Energy-based Conditional Diffusion Models

An in-depth exploration of Energy-based Conditional Diffusion Models (EBCDMs), which leverage conditional energy functions to generate samples conditioned on specific inputs through a diffusion process.
Author: Bahman Moraffah
Estimated Reading Time: 10 min
Published: 2021

Background on Energy-based Models (EBMs)

Energy-based Models (EBMs) are a class of probabilistic models where the probability of a configuration (e.g., a data point) is defined in terms of an energy function. The energy function assigns lower energies to more probable or desirable configurations. Mathematically, the probability distribution over data \( x \) is given by the Boltzmann distribution:

\(p_{\theta}(x) = \frac{\exp(-E_{\theta}(x))}{Z_{\theta}},\)

where \( E_{\theta}(x) \) is the energy function parameterized by \( \theta \), and \( Z_{\theta} = \int \exp(-E_{\theta}(x)) dx \) is the partition function ensuring normalization.

Energy-based Conditional Diffusion Models (EBCDMs)

The key idea of Energy-based Conditional Diffusion Models (EBCDMs) is to define a conditional energy function \( E_{\theta}(x, y) \) that measures the compatibility between a data sample \( x \) and a condition \( y \). The conditional probability distribution is then defined using the Boltzmann distribution:

\(p_{\theta}(x | y) = \frac{\exp(-E_{\theta}(x, y))}{Z_{\theta}(y)},\)

where \( Z_{\theta}(y) = \int \exp(-E_{\theta}(x, y)) dx \) is the partition function, which is generally intractable to compute exactly. In EBCDMs, the energy function is parameterized using a neural network, and the model is trained by optimizing a loss function that encourages the energy to be low for pairs of samples and conditions that are likely to occur together and high otherwise.

Loss Function

The training of EBCDMs involves minimizing a loss function that is typically based on contrastive divergence or noise-contrastive estimation.

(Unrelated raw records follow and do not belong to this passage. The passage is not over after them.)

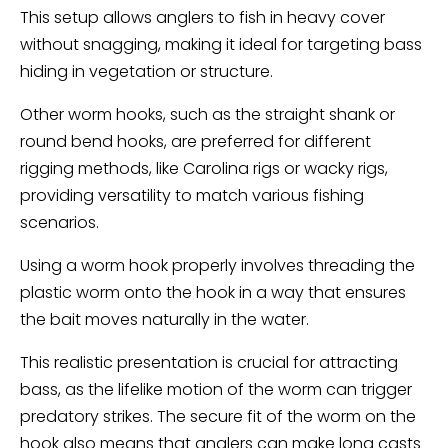
This setup allows anglers to fish in heavy cover
without snagging, making it ideal for targeting bass
hiding in vegetation or structure.
Other worm hooks, such as the straight shank or
round bend hooks, are preferred for different
rigging methods, like Carolina rigs or wacky rigs,
providing versatility to match various fishing
scenarios.
Using a worm hook properly involves threading the
plastic worm onto the hook in a way that ensures
the bait moves naturally in the water.
This realistic presentation is crucial for attracting
bass, as the lifelike motion of the worm can trigger
predatory strikes. The secure fit of the worm on the
hook also means that anglers can make long casts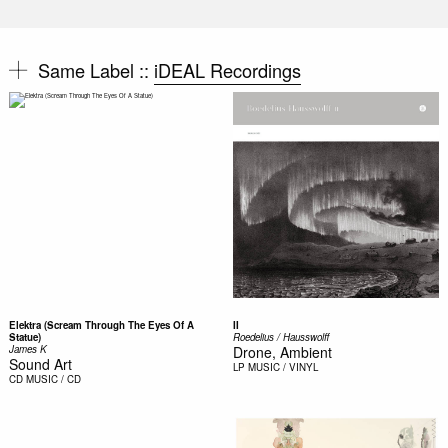
Same Label ::
iDEAL Recordings
Elektra (Scream Through The Eyes Of A
II
Statue)
Roedelius / Hausswolff
James K
Drone, Ambient
Sound Art
LP
MUSIC / VINYL
CD
MUSIC / CD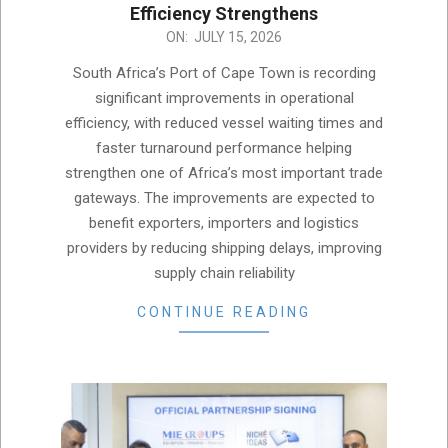
Efficiency Strengthens
2026-
ON:
JULY 15, 2026
07-
South Africa’s Port of Cape Town is recording
15
significant improvements in operational
efficiency, with reduced vessel waiting times and
faster turnaround performance helping
strengthen one of Africa’s most important trade
gateways. The improvements are expected to
benefit exporters, importers and logistics
providers by reducing shipping delays, improving
supply chain reliability
CONTINUE READING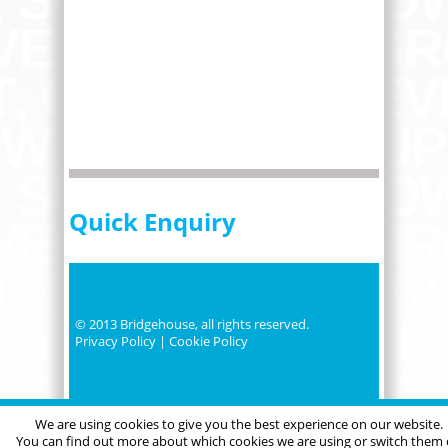
Quick Enquiry
© 2013 Bridgehouse, all rights reserved.
Privacy Policy
|
Cookie Policy
We are using cookies to give you the best experience on our website.
You can find out more about which cookies we are using or switch them 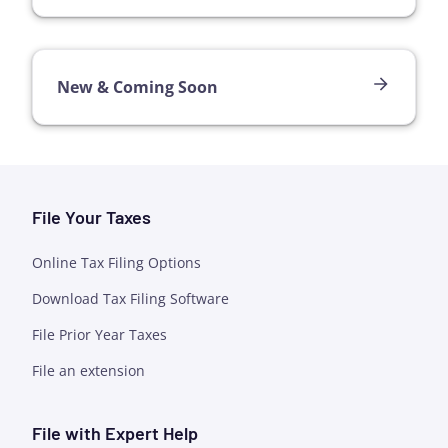
New & Coming Soon
File Your Taxes
Online Tax Filing Options
Download Tax Filing Software
File Prior Year Taxes
File an extension
File with Expert Help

One common choice is the score matching loss, which for conditional models can be formulated as:

\(\mathcal{L}(\theta) = \mathbb{E}_{x, y \sim p_{\text{data}}(x, y)} \left[ \frac{1}{2} \left\| \nabla_x E_{\theta}(x, y) + \nabla_x \log p_{\text{data}}(x | y) \right\|^2 \right] \)

where \( p_{\text{data}}(x, y) \) is the joint distribution of data samples and conditions, and \( p_{\text{data}}(x | y) \) is the true conditional distribution of data given the condition.

Conditional Generation with EBCDMs

The following algorithm describes the conditional generation process using EBCDMs:


Training:
1. Train the energy-based model by optimizing the loss function \(\mathcal{L}(\theta)\) using gradient descent.
   This step requires samples from the data distribution and their corresponding conditions.

Sampling:
2. To generate samples conditioned on a specific condition \(y\), use a diffusion process that starts from noise and 
   gradually denoises the samples guided by the gradients of the energy function:
   a. Initialize \(x_T\) with random noise.
   b. For each step \(t = T, T-1, \ldots, 1\):
      i.   Update \(x_{t-1}\) using a Langevin dynamics step:
           $$ x_{t-1} = x_t - \frac{\eta_t}{2} \nabla_x E_{\theta}(x_t, y) + \sqrt{\eta_t} \epsilon_t, $$
           where \(\eta_t\) is the step size, and \(\epsilon_t \sim \mathcal{N}(0, I)\) is Gaussian noise.

Output:
3. The final sample \(x_0\) is a generated sample that is conditioned on the specified condition \(y\).

References

[1] LeCun, Y., Chopra, S., Hadsell, R., Ranzato, M., & Huang, F. (2006). A Tutorial on Energy-Based Learning.